Chapter 21 Key Takeaways: Authentication and Session Attacks

Core Principles

Authentication is the most critical security boundary. When authentication fails, every downstream security control becomes irrelevant. An attacker who can impersonate a legitimate user has no need to find injection vulnerabilities or bypass WAF rules.
Authentication security is systemic. A single weak link undermines the entire chain. Strong passwords are meaningless if session tokens are predictable. Robust MFA is useless if the application allows step-skipping. Proper JWT verification is irrelevant if the "none" algorithm is accepted.
Test the full authentication lifecycle. Assessment must cover initial credential verification, session establishment, session maintenance, privilege changes, delegation (OAuth), token management (JWT), secondary factors (MFA), and session termination.

Password-based authentication remains the weakest link. Test for weak password policies, credential stuffing defenses, username enumeration, and insecure password storage indicators. Credential stuffing exploits the reality that over 60% of users reuse passwords.
Token-based authentication shifts risk to token management. Bearer tokens grant access based solely on possession. Test for token predictability, insecure transmission, excessive lifespan, and inadequate revocation.

Session tokens must be cryptographically random with at least 128 bits of entropy. Use Burp Sequencer for statistical analysis. Sequential or predictable tokens enable session hijacking.
Session fixation is prevented by regenerating session IDs after authentication. Always verify that the pre-authentication token is different from the post-authentication token.
Cookie security attributes are mandatory, not optional. Every session cookie must have HttpOnly, Secure, and SameSite attributes. Missing attributes create exploitable attack vectors.

Redirect URI validation is the cornerstone of OAuth security. Test for path manipulation, subdomain variations, URL encoding bypasses, and open redirect chaining. Strict exact-match validation is the only reliable defense.
The state parameter prevents CSRF on OAuth flows. Verify it is present, unpredictable, and validated on callback. Missing state parameters allow account linking attacks.

Never trust the algorithm specified in the JWT header. The "none" algorithm attack and algorithm confusion (RS256 to HS256) both exploit implementations that let the token dictate its own verification method. Maintain a server-side allowlist of accepted algorithms.
Validate all JWT claims. Beyond signature verification, check exp, nbf, iss, and aud claims. Test what happens when each claim is removed or modified.
JKU/X5U and KID parameters are injection vectors. These header parameters can direct the server to fetch keys from attacker-controlled URLs or inject into file paths and database queries.

MFA fatigue (push bombing) is a real and effective attack. The Uber/Lapsus$ breach proved that persistent push notifications combined with social engineering can defeat MFA. Number matching, rate limiting, and FIDO2/WebAuthn are the defenses.
MFA implementation logic flaws are more common than cryptographic weaknesses. Test for step-skipping, response manipulation, backup authentication flow bypasses, and recovery code weaknesses.

SAML XML Signature Wrapping (XSW) is a sophisticated but high-impact attack. The signed element validates correctly, but the application processes an attacker-injected unsigned element instead.
Kerberoasting and AS-REP roasting exploit normal protocol behavior. Any authenticated domain user can request service tickets for offline cracking.

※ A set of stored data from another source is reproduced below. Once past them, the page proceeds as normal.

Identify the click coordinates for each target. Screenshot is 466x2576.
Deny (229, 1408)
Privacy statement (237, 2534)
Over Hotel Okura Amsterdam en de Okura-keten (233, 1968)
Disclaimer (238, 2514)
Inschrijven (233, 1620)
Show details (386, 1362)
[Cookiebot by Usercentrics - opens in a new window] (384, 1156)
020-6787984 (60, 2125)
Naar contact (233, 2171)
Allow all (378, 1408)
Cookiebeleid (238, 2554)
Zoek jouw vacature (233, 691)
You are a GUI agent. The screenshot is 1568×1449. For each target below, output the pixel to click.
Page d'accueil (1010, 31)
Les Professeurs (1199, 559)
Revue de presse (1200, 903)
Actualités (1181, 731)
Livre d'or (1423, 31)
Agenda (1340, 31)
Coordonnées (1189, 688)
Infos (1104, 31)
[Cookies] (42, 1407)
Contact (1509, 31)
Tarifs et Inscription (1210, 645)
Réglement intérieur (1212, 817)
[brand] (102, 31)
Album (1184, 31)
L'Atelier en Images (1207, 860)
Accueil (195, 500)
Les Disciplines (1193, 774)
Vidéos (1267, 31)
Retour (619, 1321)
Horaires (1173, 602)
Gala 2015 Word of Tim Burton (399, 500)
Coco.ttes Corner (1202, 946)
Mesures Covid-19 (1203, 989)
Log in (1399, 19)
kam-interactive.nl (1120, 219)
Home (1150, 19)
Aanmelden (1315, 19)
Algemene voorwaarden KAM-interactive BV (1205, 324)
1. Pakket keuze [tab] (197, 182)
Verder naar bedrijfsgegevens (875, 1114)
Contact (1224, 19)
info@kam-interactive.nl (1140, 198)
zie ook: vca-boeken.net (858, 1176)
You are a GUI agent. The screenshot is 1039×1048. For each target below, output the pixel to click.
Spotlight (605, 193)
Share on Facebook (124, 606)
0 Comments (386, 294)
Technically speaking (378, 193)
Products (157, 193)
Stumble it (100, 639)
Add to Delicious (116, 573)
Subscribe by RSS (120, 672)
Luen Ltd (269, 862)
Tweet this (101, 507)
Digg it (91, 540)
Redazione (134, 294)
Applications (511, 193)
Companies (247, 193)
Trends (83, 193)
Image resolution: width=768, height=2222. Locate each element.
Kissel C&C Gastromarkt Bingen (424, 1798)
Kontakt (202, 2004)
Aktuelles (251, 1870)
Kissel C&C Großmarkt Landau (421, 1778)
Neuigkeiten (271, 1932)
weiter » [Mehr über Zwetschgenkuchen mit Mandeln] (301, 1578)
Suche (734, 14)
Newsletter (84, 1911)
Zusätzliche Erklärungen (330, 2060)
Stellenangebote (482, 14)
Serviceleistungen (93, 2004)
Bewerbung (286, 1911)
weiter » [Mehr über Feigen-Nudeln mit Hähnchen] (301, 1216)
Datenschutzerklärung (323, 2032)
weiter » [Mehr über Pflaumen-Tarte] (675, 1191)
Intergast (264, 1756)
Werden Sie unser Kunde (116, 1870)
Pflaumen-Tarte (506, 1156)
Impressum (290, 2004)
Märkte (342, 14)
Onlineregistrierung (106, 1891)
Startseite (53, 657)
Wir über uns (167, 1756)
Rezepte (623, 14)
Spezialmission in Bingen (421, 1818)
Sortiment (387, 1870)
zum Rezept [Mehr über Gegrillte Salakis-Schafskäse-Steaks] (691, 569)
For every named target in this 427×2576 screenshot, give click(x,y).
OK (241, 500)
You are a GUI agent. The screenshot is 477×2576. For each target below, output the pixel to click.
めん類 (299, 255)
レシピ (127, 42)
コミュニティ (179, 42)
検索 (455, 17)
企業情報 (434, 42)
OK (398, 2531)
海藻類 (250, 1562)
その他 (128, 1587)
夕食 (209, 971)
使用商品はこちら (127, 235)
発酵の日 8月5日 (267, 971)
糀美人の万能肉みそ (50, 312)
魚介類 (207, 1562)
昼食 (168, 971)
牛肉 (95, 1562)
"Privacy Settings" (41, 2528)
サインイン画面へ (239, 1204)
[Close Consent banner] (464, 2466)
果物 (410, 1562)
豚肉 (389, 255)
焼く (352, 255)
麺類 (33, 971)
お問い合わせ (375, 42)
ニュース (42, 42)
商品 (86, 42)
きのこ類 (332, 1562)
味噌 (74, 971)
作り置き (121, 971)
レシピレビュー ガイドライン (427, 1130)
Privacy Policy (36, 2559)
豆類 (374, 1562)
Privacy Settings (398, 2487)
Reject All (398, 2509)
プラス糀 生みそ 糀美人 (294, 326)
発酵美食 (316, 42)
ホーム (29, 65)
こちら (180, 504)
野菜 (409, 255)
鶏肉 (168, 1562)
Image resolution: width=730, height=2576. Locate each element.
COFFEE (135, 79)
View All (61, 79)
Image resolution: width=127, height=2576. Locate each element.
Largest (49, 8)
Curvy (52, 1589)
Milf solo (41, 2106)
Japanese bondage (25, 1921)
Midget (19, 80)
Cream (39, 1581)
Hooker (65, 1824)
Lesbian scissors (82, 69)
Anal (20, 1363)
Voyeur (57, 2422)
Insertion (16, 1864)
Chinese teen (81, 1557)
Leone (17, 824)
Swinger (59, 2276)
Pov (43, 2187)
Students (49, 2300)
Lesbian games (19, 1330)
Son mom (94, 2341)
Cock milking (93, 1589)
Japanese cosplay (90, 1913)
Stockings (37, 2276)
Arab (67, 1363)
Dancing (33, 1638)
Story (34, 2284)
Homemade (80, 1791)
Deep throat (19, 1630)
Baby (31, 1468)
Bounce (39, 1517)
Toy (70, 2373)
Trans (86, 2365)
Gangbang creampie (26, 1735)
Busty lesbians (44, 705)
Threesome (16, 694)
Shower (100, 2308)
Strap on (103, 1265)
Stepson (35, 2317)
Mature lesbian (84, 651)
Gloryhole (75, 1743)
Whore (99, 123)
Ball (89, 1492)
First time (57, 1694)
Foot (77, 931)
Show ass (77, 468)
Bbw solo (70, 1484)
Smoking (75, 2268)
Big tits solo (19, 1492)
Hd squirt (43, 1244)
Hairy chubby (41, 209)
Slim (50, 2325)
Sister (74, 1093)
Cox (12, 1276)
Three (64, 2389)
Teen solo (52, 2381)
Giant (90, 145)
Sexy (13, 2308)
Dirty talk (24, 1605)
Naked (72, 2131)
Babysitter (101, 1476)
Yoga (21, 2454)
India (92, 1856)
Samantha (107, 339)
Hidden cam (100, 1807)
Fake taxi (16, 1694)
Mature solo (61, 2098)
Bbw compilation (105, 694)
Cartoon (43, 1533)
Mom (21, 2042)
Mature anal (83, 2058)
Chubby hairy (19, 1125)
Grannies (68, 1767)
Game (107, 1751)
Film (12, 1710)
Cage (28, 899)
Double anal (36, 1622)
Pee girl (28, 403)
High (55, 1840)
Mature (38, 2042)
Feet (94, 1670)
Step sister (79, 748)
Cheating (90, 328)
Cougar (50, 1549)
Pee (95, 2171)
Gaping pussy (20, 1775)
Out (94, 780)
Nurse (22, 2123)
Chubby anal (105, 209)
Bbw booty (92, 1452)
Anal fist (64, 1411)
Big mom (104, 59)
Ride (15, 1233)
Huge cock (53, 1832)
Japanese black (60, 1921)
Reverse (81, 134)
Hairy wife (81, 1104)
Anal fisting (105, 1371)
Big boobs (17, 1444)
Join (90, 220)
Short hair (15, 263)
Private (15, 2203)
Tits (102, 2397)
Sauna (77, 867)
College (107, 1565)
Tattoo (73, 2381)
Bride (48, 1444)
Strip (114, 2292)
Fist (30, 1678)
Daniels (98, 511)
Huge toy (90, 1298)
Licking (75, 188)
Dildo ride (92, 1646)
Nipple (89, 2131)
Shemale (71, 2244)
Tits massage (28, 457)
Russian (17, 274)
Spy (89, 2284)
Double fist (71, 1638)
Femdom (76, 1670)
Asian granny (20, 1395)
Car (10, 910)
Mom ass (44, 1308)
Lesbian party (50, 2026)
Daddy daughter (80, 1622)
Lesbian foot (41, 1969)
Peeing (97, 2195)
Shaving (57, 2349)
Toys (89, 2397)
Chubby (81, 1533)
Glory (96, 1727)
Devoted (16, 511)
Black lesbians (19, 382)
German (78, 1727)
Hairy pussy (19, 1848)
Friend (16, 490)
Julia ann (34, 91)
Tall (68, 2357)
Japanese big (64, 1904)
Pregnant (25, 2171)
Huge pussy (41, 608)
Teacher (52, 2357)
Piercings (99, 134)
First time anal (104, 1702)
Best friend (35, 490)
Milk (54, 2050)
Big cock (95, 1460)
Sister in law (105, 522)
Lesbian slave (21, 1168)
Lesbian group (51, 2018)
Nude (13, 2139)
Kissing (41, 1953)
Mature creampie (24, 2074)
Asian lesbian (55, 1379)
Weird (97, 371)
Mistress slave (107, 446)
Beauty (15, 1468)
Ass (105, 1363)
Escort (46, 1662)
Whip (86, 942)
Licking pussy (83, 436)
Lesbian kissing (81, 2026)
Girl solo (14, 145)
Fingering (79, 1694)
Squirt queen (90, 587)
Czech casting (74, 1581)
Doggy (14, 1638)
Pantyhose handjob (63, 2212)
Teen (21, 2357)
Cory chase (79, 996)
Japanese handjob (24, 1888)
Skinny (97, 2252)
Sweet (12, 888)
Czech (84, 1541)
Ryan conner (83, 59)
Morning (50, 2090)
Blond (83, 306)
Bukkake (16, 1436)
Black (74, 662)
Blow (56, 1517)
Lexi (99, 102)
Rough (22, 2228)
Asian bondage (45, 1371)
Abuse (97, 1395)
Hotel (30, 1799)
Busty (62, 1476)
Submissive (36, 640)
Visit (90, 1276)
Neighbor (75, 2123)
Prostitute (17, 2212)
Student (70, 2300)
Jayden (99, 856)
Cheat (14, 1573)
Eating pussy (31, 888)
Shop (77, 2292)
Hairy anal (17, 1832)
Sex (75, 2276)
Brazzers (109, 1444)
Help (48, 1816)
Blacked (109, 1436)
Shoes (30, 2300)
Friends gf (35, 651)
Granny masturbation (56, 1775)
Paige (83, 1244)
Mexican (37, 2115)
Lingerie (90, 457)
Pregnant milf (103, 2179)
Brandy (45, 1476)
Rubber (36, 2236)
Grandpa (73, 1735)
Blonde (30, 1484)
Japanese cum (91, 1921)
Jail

Defense requires long, random service account passwords and Group Managed Service Accounts.

Recommend phishing-resistant MFA (FIDO2/WebAuthn) for all privileged accounts. It is the only MFA method immune to phishing, MFA fatigue, and adversary-in-the-middle attacks.
JWT security checklist: Reject "none" algorithm, maintain algorithm allowlist, validate all standard claims, validate JKU/X5U against allowlist, sanitize KID parameter, implement token revocation.
Document findings with clear impact statements. Authentication bypasses consistently receive Critical severity ratings because they undermine the entire security model of the application.